2014年1月18日土曜日

1/18(土)2014:銀の匙

今日は外へは一歩も出ずでしたが、家で何やってんの? なんて聞かないで下さいね。

僕は、中勘助の「銀の匙」と云う小説を知らなかった。小説ではないと思って何やら難しいことが書かれている随筆のようなものだと思い込んでいて本屋でも手に取ったことが無かったのを、つい先だって奈良の街に出たとき本屋で「銀の匙」の何種類かを平積みしていたので、岩波文庫のを買った。
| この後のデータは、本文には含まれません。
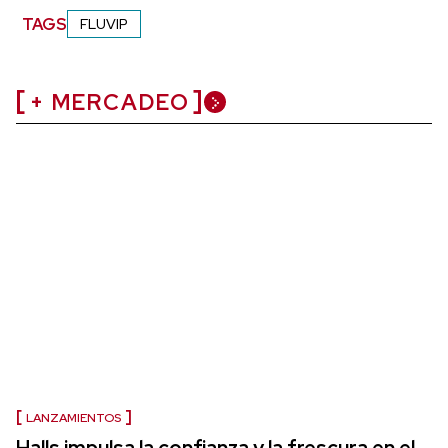
TAGS
FLUVIP
+ MERCADEO
LANZAMIENTOS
読み始めてネットで調べてみたら、アニメ漫画で「銀の匙Silver Spoon」と云うのがあって流行ってるんですね。原作が荒川弘って云うんだから、中勘助の「銀の匙」とはまったく別物らしい。

そういえば、宮崎駿の「風立ちぬ」も堀辰雄のじゃぁーないんだよね。これって、著作権が終了しているので何ら問題は無いんだけど、紛らわしいね。このウエッブサイトには「零戦の設計者:堀越二郎と、堀辰雄に敬意を表して」とあるが、もっと独創的な題名のほうがいいかと思うけど。

僕はアニメ映画にはあまり知らないんだけど、宮崎駿の「風立ちぬ」はベネチア国際映画祭と、アメリカのアカデミー賞長編アニメ部門にノミネートされたがいずれも受賞ならずでした。受賞を逃した一説に、零戦の真珠湾攻撃による問題があるらしい。

話しはそれたが、僕が読んだのは中勘助の「銀の匙」。子供の頃から十六,七までのことが前編・後編に分けて書かれた私小説なんですね。難産で生まれて脾弱で、伯母さんに育てられ、涙も脆くて、……と云う前編は、僕の育ち方に似ているところがあるし、子供の遊びも、お手玉とか鞠撞きとか、あやとりなどではあまり遊んだことが無いけど知っている(僕は男の子だったから?  とはいえあまり活発に三角ベースとかは仲間に入らず、一本はしも怖くて渡れなかった)……かくれんぼは皆とよく遊んだものだったが、そのとき僕はちょっと狡をして、かくれんぼにもルールがあって、何事にもルールに従わなければいけないことをこのとき知った。ずるをしてはいけないと……。そんなこんなを思い出しながら面白く読んだ。
解説の和辻哲郎によれば、漱石は前編よりも後編を一層高く評価したそうだが、僕は前編のほうが親しみ易かった。